- **DATA LISTING**:

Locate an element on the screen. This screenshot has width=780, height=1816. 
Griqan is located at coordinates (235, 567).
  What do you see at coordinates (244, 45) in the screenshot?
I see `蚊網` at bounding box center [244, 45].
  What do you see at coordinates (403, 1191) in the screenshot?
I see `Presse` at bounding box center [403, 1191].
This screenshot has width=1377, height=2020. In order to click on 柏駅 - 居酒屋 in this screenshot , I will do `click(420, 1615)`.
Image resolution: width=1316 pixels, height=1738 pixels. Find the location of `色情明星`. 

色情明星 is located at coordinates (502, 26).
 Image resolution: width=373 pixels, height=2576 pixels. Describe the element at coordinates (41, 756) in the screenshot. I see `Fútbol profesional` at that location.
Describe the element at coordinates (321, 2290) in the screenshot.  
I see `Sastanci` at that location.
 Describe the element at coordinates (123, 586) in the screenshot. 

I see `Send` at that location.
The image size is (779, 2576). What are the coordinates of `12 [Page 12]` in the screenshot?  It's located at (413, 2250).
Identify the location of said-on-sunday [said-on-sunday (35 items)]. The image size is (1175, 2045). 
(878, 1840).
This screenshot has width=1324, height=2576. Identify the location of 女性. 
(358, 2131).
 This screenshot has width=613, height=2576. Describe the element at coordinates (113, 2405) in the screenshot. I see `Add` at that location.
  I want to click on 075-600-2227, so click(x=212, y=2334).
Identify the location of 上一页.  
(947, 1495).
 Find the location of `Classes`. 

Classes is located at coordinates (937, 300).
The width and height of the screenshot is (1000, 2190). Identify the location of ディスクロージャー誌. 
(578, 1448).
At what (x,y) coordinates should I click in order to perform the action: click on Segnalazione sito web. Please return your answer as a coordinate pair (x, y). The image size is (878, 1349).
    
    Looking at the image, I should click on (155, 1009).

- **TASK**: Everything from the line that contains "This screenshot has width=1324, height=2576." to the last line of the entries above should be repeated word for word, both lines included, with no other output.

- **OUTPUT FOR THIS EXERCISE**:
This screenshot has width=1324, height=2576. Identify the location of 女性. 
(358, 2131).
 This screenshot has width=613, height=2576. Describe the element at coordinates (113, 2405) in the screenshot. I see `Add` at that location.
  I want to click on 075-600-2227, so click(x=212, y=2334).
Identify the location of 上一页.  
(947, 1495).
 Find the location of `Classes`. 

Classes is located at coordinates (937, 300).
The width and height of the screenshot is (1000, 2190). Identify the location of ディスクロージャー誌. 
(578, 1448).
At what (x,y) coordinates should I click in order to perform the action: click on Segnalazione sito web. Please return your answer as a coordinate pair (x, y). The image size is (878, 1349).
    
    Looking at the image, I should click on (155, 1009).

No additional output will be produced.